This repository contains analysis code and documentation for Olink NPX proteomics analyses in pediatric Long COVID and related UK Biobank validation analyses.
The project focuses on identifying proteins associated with Long COVID subgroups, evaluating robustness to covariate adjustment, and comparing pediatric findings with adult UK Biobank proteomics results where possible.
This repository is under active development.
The pediatric proteomics analysis scripts include differential protein regression, age/sex sensitivity analyses, covariate diagnostics, and downstream protein-protein interaction analysis.
The UK Biobank component is partially implemented using slef reported symptom based cohort definition but ICD10 code based diagnosis cohort is temporarily blocked because the UK Biobank Research Analysis Platform (RAP) is currently unavailable. Once RAP access is restored, the UKB extraction, cohort definition, and regression scripts will be rechecked and rerun.
proteomics_npx_analysis/
├── data/
│ └── metadata/ # Field IDs and metadata notes
├── docs/ # Analysis notes and interpretation documents
├── scripts/
│ ├── config/ # Configuration files
│ ├── pediatric/ # Pediatric proteomics analysis scripts
│ ├── downstream/ # Downstream interpretation, including PPI
│ └── ukbb/ # UK Biobank RAP workflow scripts
├── LICENSE
└── README.md
The pediatric analysis evaluates protein-level associations across Long COVID subgroups using regression-based models.
Current scripts include:
scripts/pediatric/pediatric_proteomics_regression.py
scripts/pediatric/pediatric_subtype_regression.py
scripts/pediatric/pediatric_subtype_covariate_diagnostics.py
These scripts support:
- protein-wise regression analyses
- subgroup comparisons with healthy cohort
- age and sex sensitivity analyses
- covariate diagnostics
- summary tables for interpretation
Two proteins (TNFRSF11B and CCL2) reached nominal significance in the subtype comparison only after adjustment for age and sex. To characterize this discrepancy, a diagnostic analysis was run to understand whether the gain in significance reflects confounding, suppression, or improved precision.
The UK Biobank component is designed to define adult Long COVID-related groups and compare adult Olink proteomics signals with pediatric findings.
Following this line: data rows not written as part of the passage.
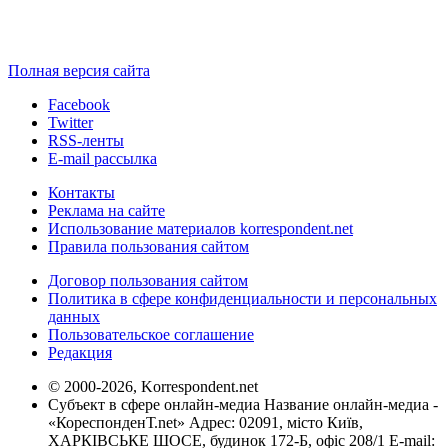
Полная версия сайта
Facebook
Twitter
RSS-ленты
E-mail рассылка
Контакты
Реклама на сайте
Использование материалов korrespondent.net
Правила пользования сайтом
Договор пользования сайтом
Политика в сфере конфиденциальности и персональных
данных
Пользовательское соглашение
Редакция
© 2000-2026, Korrespondent.net
Субъект в сфере онлайн-медиа Название онлайн-медиа -
«КореспонденТ.net» Адрес: 02091, місто Київ,
ХАРКІВСЬКЕ ШОСЕ, будинок 172-Б, офіс 208/1 E-mail:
Current UKB workflow scripts include:
scripts/ukbb/00_list_fields.sh
scripts/ukbb/01_extract_olink_participants.sh
scripts/ukbb/02_build_field_lists.sh
scripts/ukbb/03_generate_sql.sh
scripts/ukbb/04_merge_pheno_olink.py
scripts/ukbb/05_define_groups.py
scripts/ukbb/06_run_logistic_regression.py
Planned UKB workflow:
field selection → phenotype/Olink extraction → phenotype-proteomics merge → group definition → logistic regression → pediatric comparison
Note: UK Biobank RAP is currently down, so this part of the workflow is pending rerun and validation.
Downstream scripts are used to interpret significant or prioritized proteins through protein-protein interaction analysis and network visualization.
scripts/downstream/ppi_analysis.py
scripts/downstream/ppi_network_plots.py
These analyses are intended to help evaluate whether prioritized proteins cluster into biologically interpretable pathways or interaction networks.
The exact command-line workflow is still being finalized.
For now, scripts are organized by analysis stage:
# Pediatric regression
python scripts/pediatric/pediatric_proteomics_regression.py
# Pediatric subtype regression
python scripts/pediatric/pediatric_subtype_regression.py
# Pediatric covariate diagnostics
python scripts/pediatric/pediatric_subtype_covariate_diagnostics.py
# Downstream PPI analysis
python scripts/downstream/ppi_analysis.py
python scripts/downstream/ppi_network_plots.py
A future update should add a single driver script or documented workflow that runs the analysis end to end.
Generated outputs are expected to include:
results/
├── tables/
├── figures/
├── diagnostics/
└── ppi/
Large result files and intermediate outputs are not committed by default.
- Pediatric analyses are based on a smaller cohort and should be interpreted cautiously.
- Some models may be sensitive to covariate adjustment because of limited sample size.
- UK Biobank analyses require RAP access and are currently pending rerun because RAP is unavailable.
- Protein identifiers and Olink panel naming conventions may require normalization before cross-cohort comparison.
This project is released under the MIT License.